3D Printer Part 23: Setting up, troubleshooting and the unexpected

At the end of my last post in this series, we had completed the build.  This post focuses on installation of the software and updating the firmware ready to print, from issues 65 and 76 of 3D Create and Print by Eaglemoss Technology.  If you’ve skipped a part of this series you can start from the beginning, including details of the Vector 3 printer I’m building on my 3D printer page.

If you haven’t already done so, download the correct V3 software from the V3 website.  While you’re there, also get the updated firmware for the Arduino board that powers the V3.

Install the software.  If you’re on Windows, you will need to make sure that you have the .Net 3.5 framework.  The installer does not give you the option of installing this directly and will just fail.  You can get it from here.  The V3 software installer is very easy once you have .Net 3.5 and will put a shortcut on your desktop.

Before you run the software, connect your printer to the computer with the USB cable and power it on.  Windows will either respond by recognising the device or not.  You can check this by opening Device Manager.  If it is unrecognised you’ll get a little warning symbol and “Unrecognised device” in the “Universal Serial Bus controllers” section near the button.  If it is recognised then you’ll see a COM port section and if you expand this you’ll see which COM port the printer is on.  If this happens then great, if not then there are a few things to try.

  • The USB2 is on the left and the blue port on the right is USB3

    There are reports1 that the printer does not play well with USB3 ports, or USB hubs.  Try another USB port.  USB3 ports are blue, so avoid those.

  • If, after trying all your USB2 ports, your printer is still not recognised, you may need to install the FTDI drivers separately.  Disconnect and switch off the printer.  Get the new drivers from http://www.ftdichip.com/Drivers/D2XX.htm making sure you down load the executable.  Run the files as Administrator.  Reboot your computer and reconnect the printer and try again.
  • There are also reports of printers just not working on certain PCs2.  So you may need to try an alternate machine.  My Dell laptop refused all attempts to connect3, but the same process on my surface worked fine.
  • You may also want to try compatibility mode with Windows 7  – I haven’t verified this myself.
Check your com port…

So now you should have the computer talking to the printer.  Connect the printer and turn it on.

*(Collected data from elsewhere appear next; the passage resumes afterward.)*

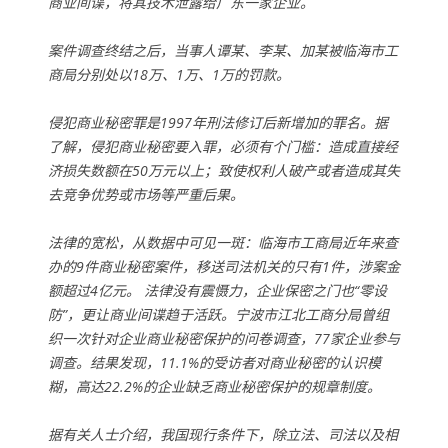
商业间谍，将其技术泄露给广东一家企业。
案件调查终结之后，当事人谭某、李某、加某被临海市工
商局分别处以18万、1万、1万的罚款。
侵犯商业秘密罪是1997年刑法修订后新增加的罪名。据
了解，侵犯商业秘密要入罪，必须有个门槛：造成直接经
济损失数额在50万元以上；致使权利人破产或者造成其失
去竞争优势或市场等严重后果。
法律的宽松，从数据中可见一斑：临海市工商局近年来查
办的9件商业秘密案件，移送司法机关的只有1件，涉案金
额超过4亿元。 法律没有震慑力，企业保密之门也“零设
防”，更让商业间谍趋于活跃。宁波市江北工商分局曾组
织一次针对企业商业秘密保护的问卷调查，77家企业参与
调查。结果发现，11.1%的受访者对商业秘密的认识模
糊，高达22.2%的企业缺乏商业秘密保护的规章制度。
据有关人士介绍，我国现行条件下，除立法、司法以及相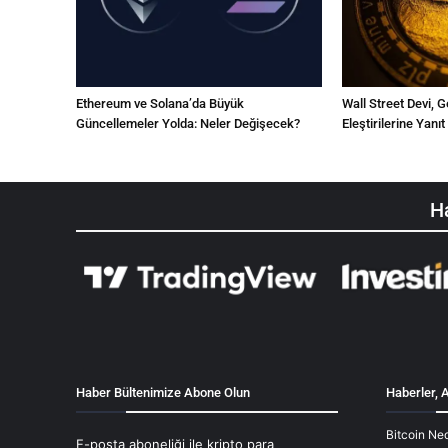
Ethereum ve Solana’da Büyük
Wall Street Devi,
Güncellemeler Yolda: Neler Değişecek?
Eleştirilerine Yanıt
Ha
Haber Bültenimize Abone Olun
Haberler, A
Bitcoin Ned
E-posta aboneliği ile kripto para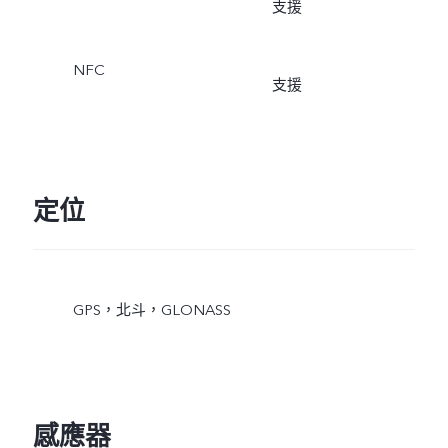
支援
NFC
支援
定位
GPS，北斗，GLONASS
感應器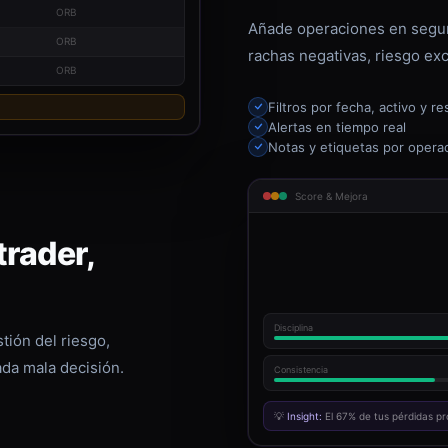
ORB
Añade operaciones en segun
ORB
rachas negativas, riesgo exc
ORB
Filtros por fecha, activo y re
Alertas en tiempo real
Notas y etiquetas por opera
Score & Mejora
rader,
Disciplina
tión del riesgo,
ada mala decisión.
Consistencia
💡
Insight:
El 67% de tus pérdidas pr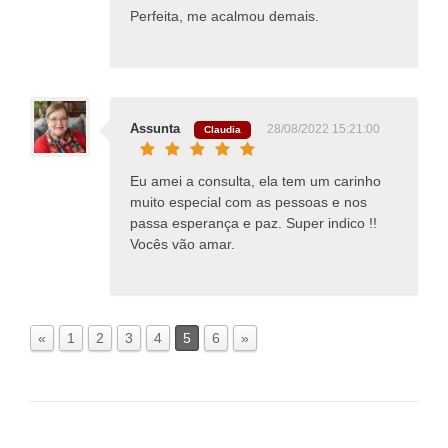
Perfeita, me acalmou demais.
Assunta
28/08/2022 15:21:00
Claudia
Eu amei a consulta, ela tem um carinho
muito especial com as pessoas e nos
passa esperança e paz. Super indico !!
Vocês vão amar.
«
1
2
3
4
5
6
»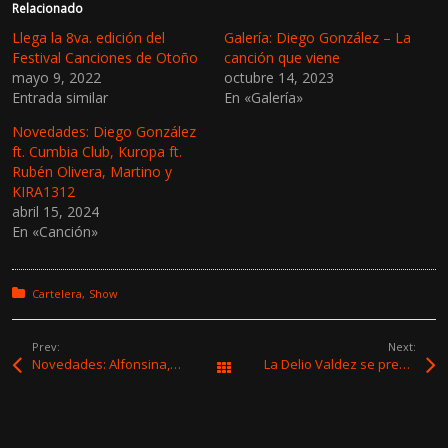
Relacionado
Llega la 8va. edición del
Galería: Diego González – La
Festival Canciones de Otoño
canción que viene
mayo 9, 2022
octubre 14, 2023
Entrada similar
En «Galería»
Novedades: Diego González
ft. Cumbia Club, Kuropa ft.
Rubén Olivera, Martino y
KIRA1312
abril 15, 2024
En «Canción»
Posted in:
Cartelera
Show
Prev:
Next:
Novedades: Alfonsina, Dostrescinco, Julieta Díaz & Diego Presa, Zonno, Ino Guridi y Gonzalo Brancciari
La Delio Valdez se presentará el 18/03 en el Teatro de Verano
Todas las entradas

Time to start up the V3 software.  This must be run as Administrator.  On Windows4, this is Ctrl-Shift-RightClick and then select “Run as Administrator”.  Go to Config -> Printer Settings.  Select the correct COM port and click OK.  You may need to refresh the ports if the one for your printer isn’t shown.  If no ports are shown, go back to device manager and ensure that your computer has correctly recognised the printer.

Then go into Calibration set up and hit connect.  You should get a connection although don’t calibrate just yet as you need to update the firmware.

Exit out of the V3 software and reboot your machine to ensure that there are no connections to the printer.  You have two options to update the firmware.  The way in the magazine uses a very outdated version of the updater and source files for the code.  You may not feel comfortable doing this, or it may not work for you.  I consider myself to be a resourceful IT professional and a pretty good coder in multiple languages, but I could not get the updater from the V3 website to work for me using the instructions form issue 76.  Thankfully, a member of the V3 community has rewritten it, so if you’re struggling you can get  a simplified and working version from the forum5  The updater is very easy.  Run “Load_Stock” and when prompted enter the COM port e.g. COM3 and the batch file will do the rest.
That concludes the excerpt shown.